Just for fun, since April 2021 I have been photographing the deciduous tree that I can see from the window in my home office. It stands in the middle of a rather untidy fence, completely dwarfing it, but finds itself in arboreal isolation, between two fields that belong to the Churton Hall / Barnston Estate dairy farm. On the far, eastern side of the hedge, the field was eventually ploughed.
On the western side, cows grazed all summer during the day, vanishing at speed from time to time, presumably for milking and feeding. Most of the time the cows ignored the tree, but on hot sunny days often gravitated towards it, even though it is not very large, and never offers much shade.
The cows have surprised me. Not dull, static, plodding things but always on the move, pushing one another out of the way for that special patch of grass, often cantering around together, and frequently departing back to their barn at a serious gallop, presumably for food. The fresh air certainly seemed to agree with them. The cattle vanished at some point during the late summer or autumn and the field remained empty of livestock, but reappeared in early April, making me smile when I saw them first exploring their fresh environment, rushing around and bumping into each other in something resembling excitement.
The tree, the backdrop to all this bovine activity, was ever-changing. The time between bare branches in April and richly new light green leaves in June, a complete metamorphosis, was a mere six weeks. Extraordinary.

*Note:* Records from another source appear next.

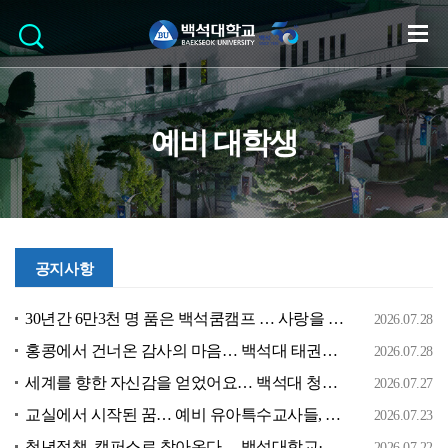
예비 대학생
공지사항
30년간 6만3천 명 품은 백석쿰캠프 … 사랑을 받은 아이, 다시 사랑을 전하다
2026.07.28
홍콩에서 건너온 감사의 마음… 백석대 태권도 인연, 감사의 마음을 담아, 나눔으로 이어져
2026.07.28
세계를 향한 자신감을 얻었어요… 백석대 청춘들의 특별한 8박 9일
2026.07.27
교실에서 시작된 꿈… 예비 유아특수교사들, 첫 교육현장을 만나다
2026.07.23
청년정책, 캠퍼스로 찾아온다… 백석대학교·충남청년센터 맞손
2026.07.22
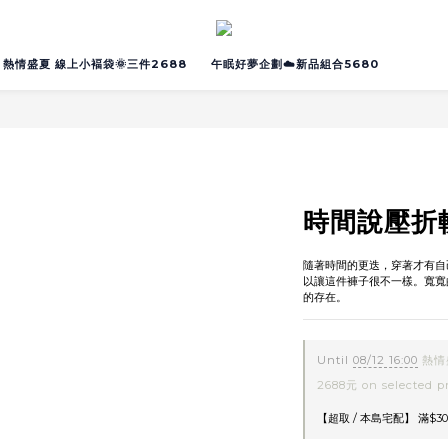
熱情盛夏 線上小褔袋🌞三件2688
午眠好夢企劃☁️新品組合5680
時間說壓折
隨著時間的更迭，穿著才有自
以讓這件褲子很不一樣。寬寬
的存在。
Until
08/12 16:00
熱情
2688元 on selected p
【超取 / 本島宅配】 滿$30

This post is simply a set of photos of bits of a year in the tree’s life. One or two of the photographs look as though the colours have been messed with in Photoshop to make them more interesting, but there would have been no fun in that.
I am too far away to know for sure what specie it may be. I suspect from the shape that it is an oak, but I need to see the leaves, and the longest lens on my camera cannot get me close enough.